The Patrick Taylor Foundation, which was founded by Patrick Taylor, the founder of TOPS, and his wife Phyllis in 1985, also opposed the bill. James Caillier, the foundation’s executive director, said the Legislature faced the same issue in 2005 about how to supplement TOPS funding for students with demonstrated financial need.
The result was the creation of the state’s Go Grant Program, which is a need-based grant for low-income students. Caillier wants to keep TOPS a merit-based scholarship based on academic performance, not financial need.
The Legislature has not fully funded the TOPS program twice in recent years. If TOPS is not fully funded again next year, Caillier asked that students in all of the scholarship levels receive the same percentage of their awards, as in the past.
Both the bulletproof backpack bill, proposed by Sen. Mike Walsworth, R-West Monroe, and the dugout safety bill, written by Sen. Jonathan Perry, R-Kaplan, passed easily Wednesday in the House committee.

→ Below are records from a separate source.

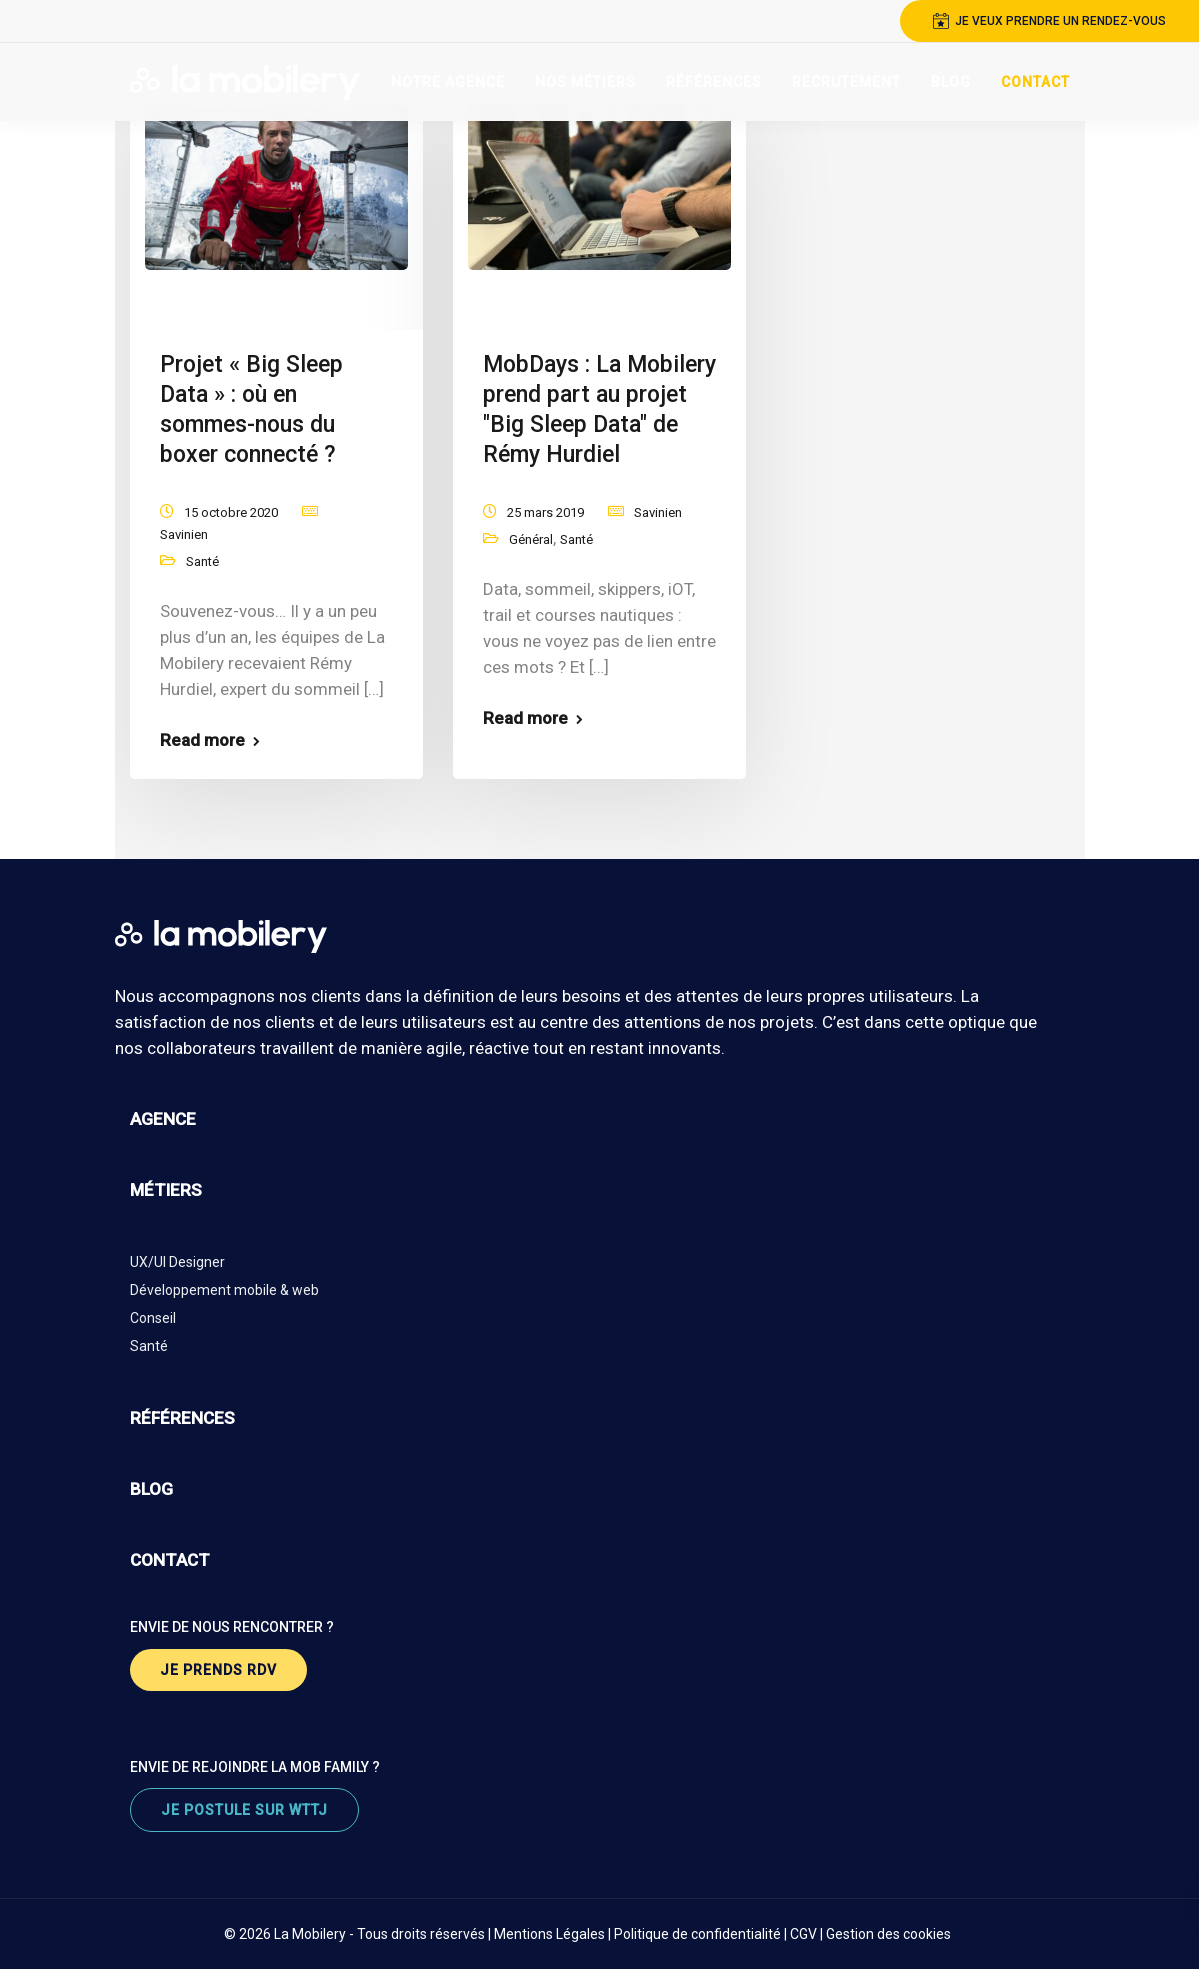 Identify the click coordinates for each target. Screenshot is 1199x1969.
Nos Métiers (585, 82)
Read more (202, 740)
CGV (803, 1934)
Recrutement (846, 82)
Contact (1035, 82)
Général (531, 539)
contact (170, 1560)
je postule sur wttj (244, 1810)
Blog (951, 82)
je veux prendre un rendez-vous (1049, 21)
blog (151, 1489)
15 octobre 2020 (231, 512)
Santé (202, 561)
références (182, 1418)
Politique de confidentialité (697, 1934)
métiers (166, 1190)
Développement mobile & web (224, 1290)
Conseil (153, 1318)
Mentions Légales (549, 1934)
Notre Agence (448, 82)
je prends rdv (218, 1670)
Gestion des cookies (888, 1934)
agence (163, 1119)
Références (714, 82)
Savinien (184, 534)
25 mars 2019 (545, 512)
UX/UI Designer (177, 1262) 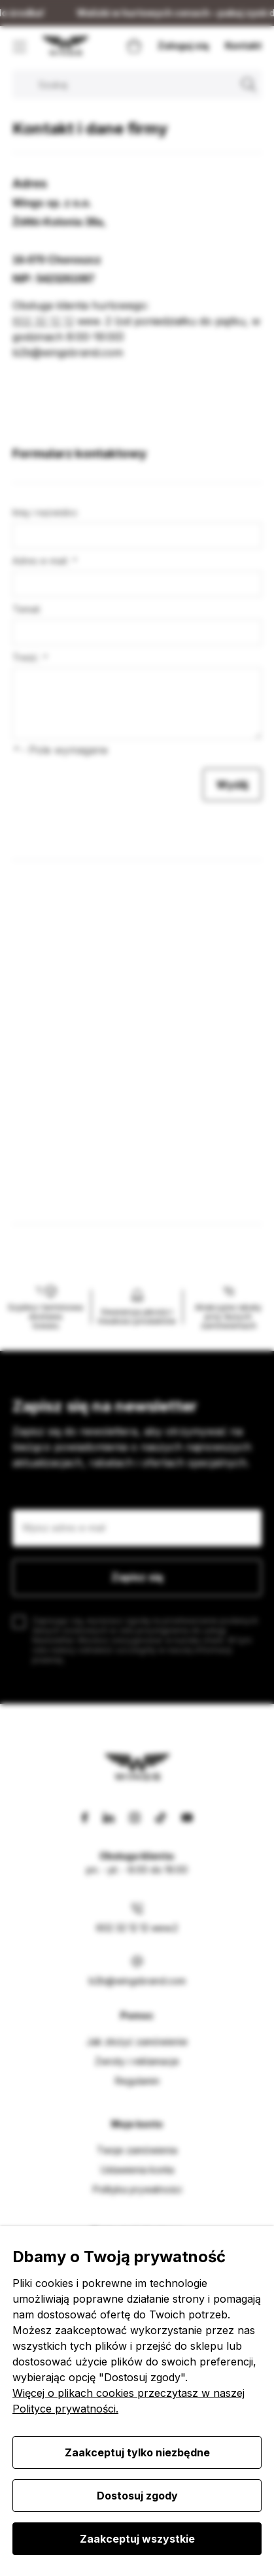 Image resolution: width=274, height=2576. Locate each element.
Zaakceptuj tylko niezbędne (137, 2452)
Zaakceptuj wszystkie (137, 2538)
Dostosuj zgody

Bulletproof backpacks have been banned in schools since the Legislature designated schools as gun-free zones in the early 1990s. Walsworth’s bill would offer parents the option of buying them for their children.
Perry’s bill would require that all high school baseball and softball dugouts for schools receiving state dollars be enclosed. At a minimum, this could include placing nets in front of dugout entrances and exits, he said.
The bill intends to slow the velocity of balls that are overthrown or hit into dugouts.
Perry said he received a call from a constituent last fall saying her daughter had been hit in the head by an overthrown ball while sitting in a dugout at a softball tournament. The ball was estimated to be traveling between 55 and 60 miles an hour.
Perry said the girl is still homebound. She has been to 12 doctors and more than 50 appointments and is on 12 medications. She might still require neck surgery. Perry said she was the third student to be struck by a ball in a dugout in that parish.
Perry said nets could cover dugouts with one entrance at a cost of $100, while $250 should cover wide-open dugouts. Perry said school booster clubs would likely absorb most of the costs.
If passed by the full House and signed by the governor, the law would take effect on Oct. 1.